What are the timeframes for implementation? Yes, From the Ground Up
does identify timeframes for each goal – short, medium and long,
but that's it. Where's the implementation plan to accompany the
goals? What actions specifically will lead to these goals being
achieved? Who needs to undertake them? We can have as much
reporting back as we want, and undoubtedly some of the goals
identified here will end up being met – but if they do, it won't be
because the Plan provided a lot of direction. It will be because the
goal made sense and those involved in working towards the outcomes
went and figured out a way to do it outside of the Plan.
If we're
serious about wanting the success of specific goals, we should be
serious about developing a path forward in which there's a realistic
and detailed way of achieving the goal. That's called an Action Plan
– and it's something which is clearly missing in From the Ground
Up.
We
Measure What We Value
The Plan
does identifies “Key Performance Indicators” on which report
backs will be prepared. These indicators are very telling, as they
intend to measure the Plan's success based on what's important, or
valued. The success of the Plan will be determined by counting
things: the number of jobs (presumably “more” will be better than
“less”, although it's not specified); the number of students
enrolled; the number of products tested; the value of building
permits; the number of unemployed individuals (and other numbers).
None of
the Key Performance indicators measure those things which are
actually important to Greater Sudburians – the livability of our
City; the rate of municipal property taxes vs. earnings; the
sustainability of our municipal infrastructure. Again, let me be
clear: we can have all of the growth we can get, but if we're worse
off as a City as a result, what was the point?
That
being said, these Performance Indicators may be well-suited to the
Plan prepared by the Economic Development Corporation, because the
measure of primary importance to the Plan is simply the creation of
jobs. If we have more jobs tomorrow than we do today, that'll be a
success from the Plan's point of view.
And
that's just not good enough.
Economic
Development = Long Term Sustainability
The
point of any economic development stratetegy should be to prioritize
the health and well-being of citizens, along with long-term fiscal
sustainability.
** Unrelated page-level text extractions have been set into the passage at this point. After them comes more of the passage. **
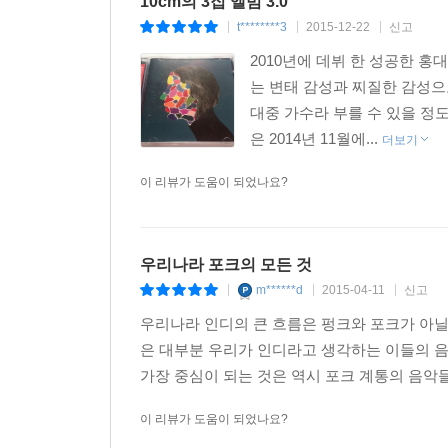
10cm의 3집 앨범 3.0
t********3
2015-12-22
신고
|
|
|
2010년에 데뷔 한 성공한 홍
는 변태 감성과 찌질한 감성으
대중 가수라 부를 수 있을 정도
은 2014년 11월에...
더보기
이 리뷰가 도움이 되었나요?
우리나라 포크의 모든 것
m******d
2015-04-11
신고
|
|
|
우리나라 인디의 큰 흐름은 펑크와 포크가 아닐까
은 대부분 우리가 인디라고 생각하는 이들의 음악
가장 중심이 되는 것은 역시 포크 계통의 음악들
이 리뷰가 도움이 되었나요?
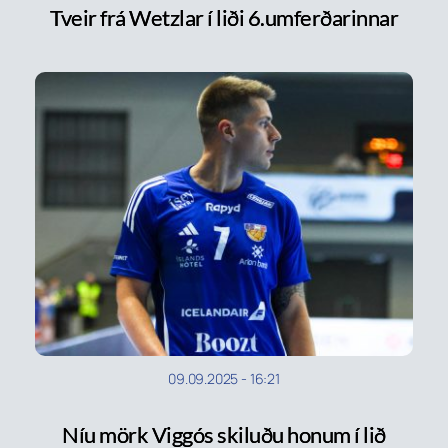
Tveir frá Wetzlar í liði 6.umferðarinnar
09.09.2025
-
16:21
Níu mörk Viggós skiluðu honum í lið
The Province of Alberta here provides a prescient
object lesson. Throughout the 2000's, Alberta's economy boomed, but
the Province failed to invest in the infrastructure needed to make
cities more livable. Only later did it realize that health care and
social services, long neglected, were not meeting the needs of
Albertans. Rather than using revenues from the boom economy to
invest in Alberta, and to generate additional revenues, Albertans
were left to muddle through the boom economy, which may have worked
well for those in the midst of the boom, but for others outside, no
so much.
Well,
now that the boom is over, what does Alberta have to show for all of
that growth? Not as much as it might have otherwise have leveraged
for sure – along with a provincial fiscal deficit of about $7
billion dollars. Alberta had the chance to leverage growth there in
a way which left average Albertans better off than they were in the
past. Largely, this hasn't really happened. When growth for
growth's sake is your priority, that's what you get. When you plan
to make the long-term health and well-being of people your economic
priority, that's what you'll get. And that's why it's astounding
that our City is being urged to embrace an economic development plan
which actually doesn't prioritize our health and well-being, but
rather simply pursues growth as if growth were all that mattered.
Good
Goals
Yes, I
know – what I've written there doesn't acknowledge all of the good
which will come from achieving many of the goals identified in the
Plan. Who wouldn't think that attracting academic and industry
leaders to our City is a worthwhile endeavour to undertake, or that
development a program to retain skilled workers and graduates would
benefit our City? Again, I acknowledge that there are many good
goals in the Plan that we ought to be pursuing, despite the growth
paradigm in which the Plan was developed.
But what
about goals like, “ensuring that Greater Sudbury's roads network
meets the needs of current and future economic growth”? On the
surface, that seems reasonable – sustainable, even. But what are
our “needs”? Are they based on Hemson (10,500 people over 20
years), or From the Ground Up (30,000 people over 10 years)? And why
single out our roads when there are other components of our
transportation system which we ought to be focusing on – likely as
even a greater priority?
And are
the other 114 goals identified realistic in the context of reality,
or just in the context of the counterfactual Everest Goal? Likely,
many of them are – but to what degree? Can they actually be
achieved in our existing context, or is success contingent upon
achieving a completely unrealistic goal?
Again,
if you start your plan in the wrong place, these are the sorts of
traps that you'll fall into.
Thinking
More Broadly About Economic Development
And what
about goals not mentioned? What about developing tools to better
achieve housing affordability for everybody? Or what about the bold
step of achieving economic development goals by ending homelessness,
as they've done in Medicine Hat? Not only are these measures
potentially ones which would contribute to greater economic stability
(although not necessarily growth or job creation), they're also ones
which are likely to lead to greater livability in our communities and
the happiness of residents. Those are just two examples.
The
Plan's Appendix A, Consultation Summary, actually identifies numerous
items which could have been made Plan goals, but weren't. In many
cases, items identified from the community conflict with one another
(some want more roads like Maley Drive, while others want to curb
sprawl and intensify development), but many would be worthwhile
pursuits for economic reasons (example: ensure drinking water quality
remains high; moving downtown rail lines; more green space).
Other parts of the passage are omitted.